Restate word for word the lines that run from the one containing "辉煌联赛s5常规赛榜首时" to the last line of the data, both ends included.

Segment Start: Records provided

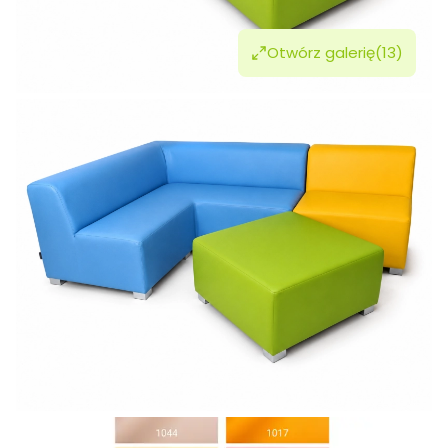
Otwórz galerię
(13)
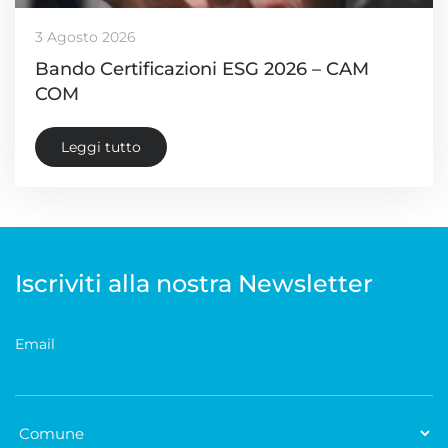
3 Agosto 2026
Bando Certificazioni ESG 2026 – CAM
COM
Leggi tutto
Iscriviti alla nostra Newsletter
Email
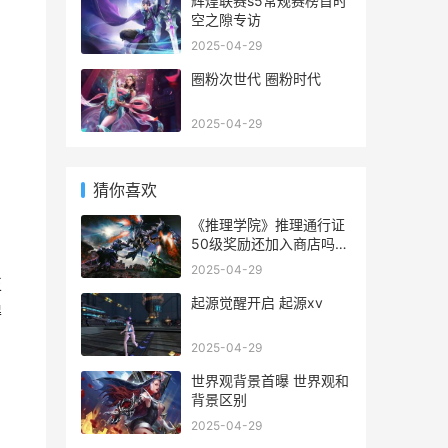
辉煌联赛s5常规赛榜首时
空之隙专访
2025-04-29
圈粉次世代 圈粉时代
2025-04-29
猜你喜欢
《推理学院》推理通行证
50级奖励还加入商店吗
推理学院好玩吗
2025-04-29
正
起源觉醒开启 起源xv
得
2025-04-29
世界观背景首曝 世界观和
背景区别
2025-04-29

Segment End: Records provided

• [Response for this exercise]:
辉煌联赛s5常规赛榜首时
空之隙专访
2025-04-29
圈粉次世代 圈粉时代
2025-04-29
猜你喜欢
《推理学院》推理通行证
50级奖励还加入商店吗
推理学院好玩吗
2025-04-29
正
起源觉醒开启 起源xv
得
2025-04-29
世界观背景首曝 世界观和
背景区别
2025-04-29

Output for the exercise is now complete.